There is hardly a body type that can match the magnetism the coupé exerts on people who love beautiful cars. With origins that can be traced back to coach making, the form quickly went on to become the epitome of elegance and good automobile design. When vehicles with this body type first appeared on the scene, they were often known as “Les Désobligeantes” (the unobliging ones). The style takes its name from the idea to “cut” (“couper/coupé” in French) a four-seater coach body to create a two-seater. The result was a body type that aroused the interest of the elite set. And in the years that followed, the high-quality interior equipment and trim installed in coupés made them the favorite vehicles among the high society of major European cities.
With the initial attempts at streamlined design in the 1930s, the roof form sloping downward to the rear began to catch on. The criteria by which we define a coupé today emerged only gradually, however: a short, flattened roof resting on two posts, with a two-seat interior. The coupés really hit their stride in the 1950s and 1960s. A key factor behind this popularity was the long-distance races of the period, like the Mille Miglia, the Targa Florio, the Liège-Rome-Liège race and the “2000 km durch Deutschland” (2,000 kilometers though Germany), which almost seemed to have been conceived specifically for coupés. Typical of coupé design was the combination of a great looking exterior and the best technology. Still today, the coupé is seen as the jewel in the product lineup of every automaker.
How have coupés developed over time? And what will the coupé of tomorrow look like? The special exhibition “Dynamic Sculpture – the Tradition of Sportiness and Elegance at Audi” will provide answers to these questions.
Awaiting visitors to the special show will be 12 coupés from Audi history. A remarkable highlight is a replica of the “Manuela,” a unique coupé version of the Horch 853. The car was specially built for Bernd Rosemeyer in 1937. The most successful and most popular Grand Prix driver for Auto Union back then, Rosemeyer loved this luxury automobile – a passion clearly captured in countless photographs. This and the fact that the motorsport star was killed while attempting a world record run just a few months after he got the car, exalted the Horch “Manuela” to its legendary status. It is believed the original coupé disappeared without a trace during World War II.

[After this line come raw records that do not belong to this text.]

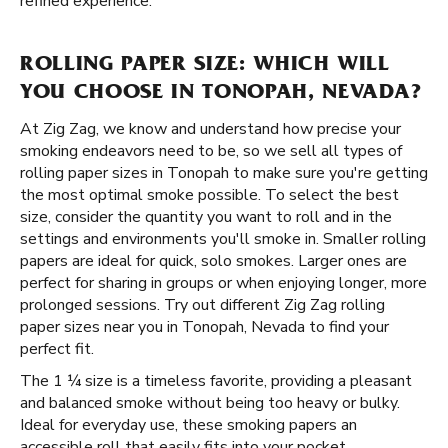
refined experience.
ROLLING PAPER SIZE: WHICH WILL
YOU CHOOSE IN TONOPAH, NEVADA?
At Zig Zag, we know and understand how precise your
smoking endeavors need to be, so we sell all types of
rolling paper sizes in Tonopah to make sure you're getting
the most optimal smoke possible. To select the best
size, consider the quantity you want to roll and in the
settings and environments you'll smoke in. Smaller rolling
papers are ideal for quick, solo smokes. Larger ones are
perfect for sharing in groups or when enjoying longer, more
prolonged sessions. Try out different Zig Zag rolling
paper sizes near you in Tonopah, Nevada to find your
perfect fit.
The 1 ¼ size is a timeless favorite, providing a pleasant
and balanced smoke without being too heavy or bulky.
Ideal for everyday use, these smoking papers an
accessible roll that easily fits into your pocket.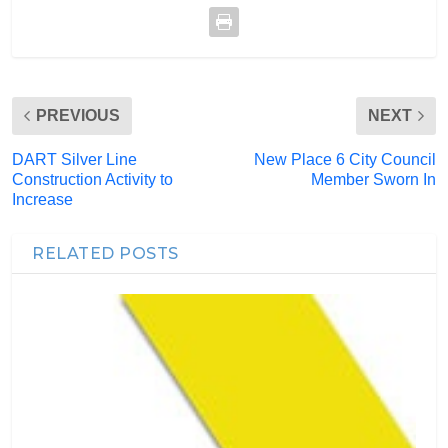
PREVIOUS
NEXT
DART Silver Line
New Place 6 City Council
Construction Activity to
Member Sworn In
Increase
RELATED POSTS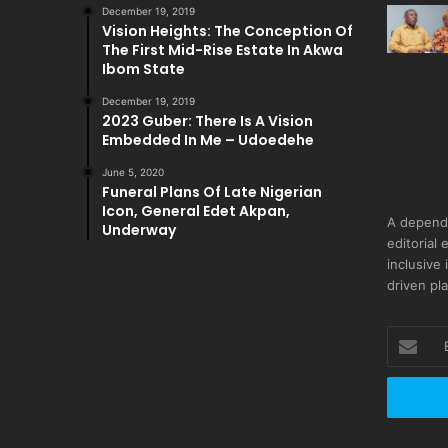
December 19, 2019
Vision Heights: The Conception Of
The First Mid-Rise Estate In Akwa
Ibom State
December 19, 2019
2023 Guber: There Is A Vision
Embedded In Me – Udoedehe
June 5, 2020
Funeral Plans Of Late Nigerian
Icon, General Edet Akpan,
A depend
Underway
editorial 
inclusive
driven pl
Enter
your
Email
address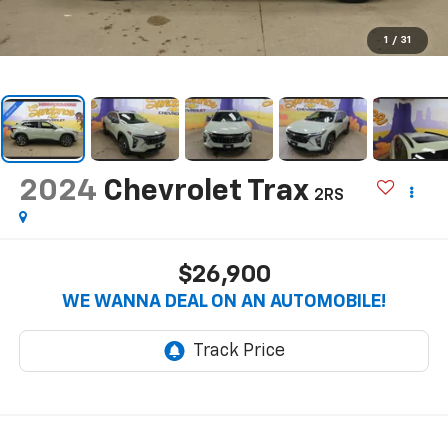
1
/
31
2024
Chevrolet Trax
2RS
$26,900
WE WANNA DEAL ON AN AUTOMOBILE!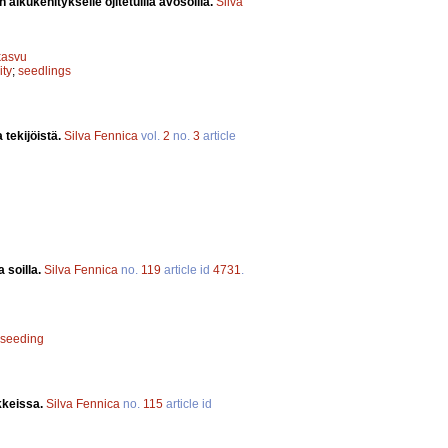
alkukehitykselle ojitetuilla avosoilla.
Silva
kasvu
ity
;
seedlings
 tekijöistä.
Silva Fennica
vol.
2
no.
3
article
 soilla.
Silva Fennica
no.
119
article id
4731
.
seeding
kkeissa.
Silva Fennica
no.
115
article id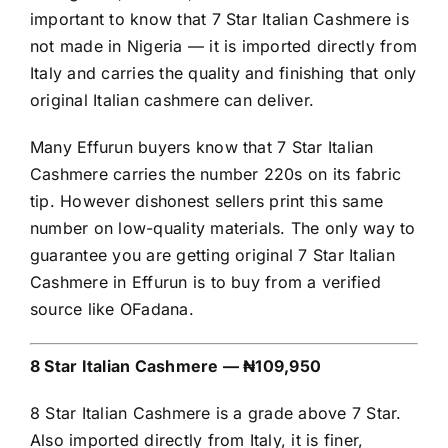
important to know that 7 Star Italian Cashmere is
not made in Nigeria — it is imported directly from
Italy and carries the quality and finishing that only
original Italian cashmere can deliver.
Many Effurun buyers know that 7 Star Italian
Cashmere carries the number 220s on its fabric
tip. However dishonest sellers print this same
number on low-quality materials. The only way to
guarantee you are getting original 7 Star Italian
Cashmere in Effurun is to buy from a verified
source like OFadana.
8 Star Italian Cashmere — ₦109,950
8 Star Italian Cashmere is a grade above 7 Star.
Also imported directly from Italy, it is finer,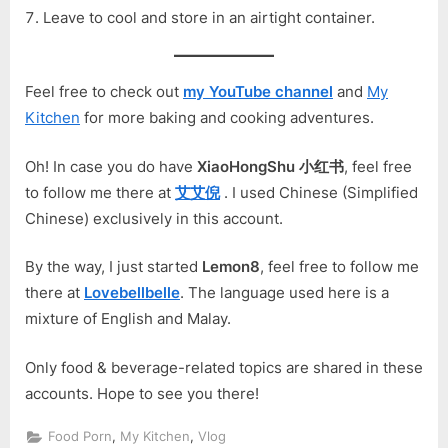
Leave to cool and store in an airtight container.
Feel free to check out
my YouTube channel
and
My
Kitchen
for more baking and cooking adventures.
Oh! In case you do have
XiaoHongShu 小红书
, feel free
to follow me there at
艾艾倪
. I used Chinese (Simplified
Chinese) exclusively in this account.
By the way, I just started
Lemon8
, feel free to follow me
there at
Lovebellbelle
. The language used here is a
mixture of English and Malay.
Only food & beverage-related topics are shared in these
accounts. Hope to see you there!
,
,
Food Porn
My Kitchen
Vlog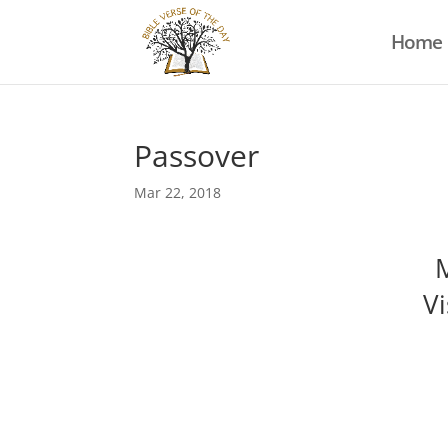
Home
Passover
Mar 22, 2018
M
Vi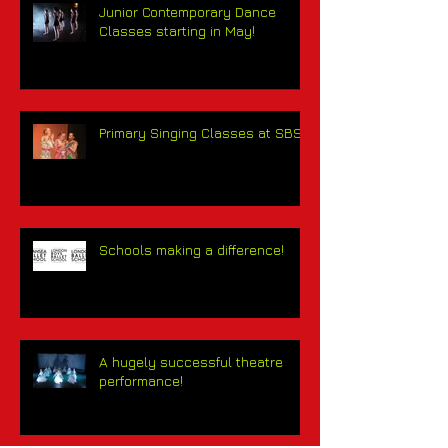
Junior Contemporary Dance
Classes starting in May!
Primary Singing Classes at SBS!
Schools making a difference!
A hugely successful theatre
performance!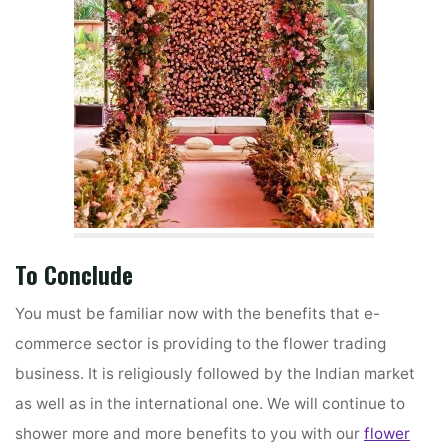
To Conclude
You must be familiar now with the benefits that e-
commerce sector is providing to the flower trading
business. It is religiously followed by the Indian market
as well as in the international one. We will continue to
shower more and more benefits to you with our
flower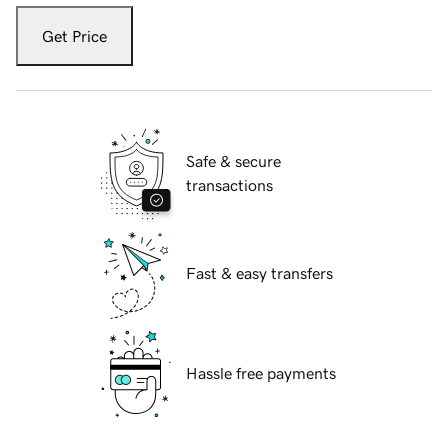
Get Price
Safe & secure
transactions
Fast & easy transfers
Hassle free payments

Other treasures from the annals of company history trace the body type through the 1950s: a rare DKW Meisterklasse Coupé with a body by the specialist company Hebmüller, a DKW Monza (1956), the Auto Union 1000 Sp (1958) and an NSU Sport Prinz (1959). Also included in the exhibition is the first Audi coupé of the post-war era, the Audi 100 Coupé S from 1970. Representing the historic return of the four rings to the premium segment are the Audi Coupé GT (1980), the Audi quattro (1981), the Audi Sport quattro (1983) and the Audi Coupé from 1988. Visitors will also have the opportunity to see the first edition of the style icon Audi TT from its debut year 1998. And finally, the path to the present culminates with the Audi A5 from 2007.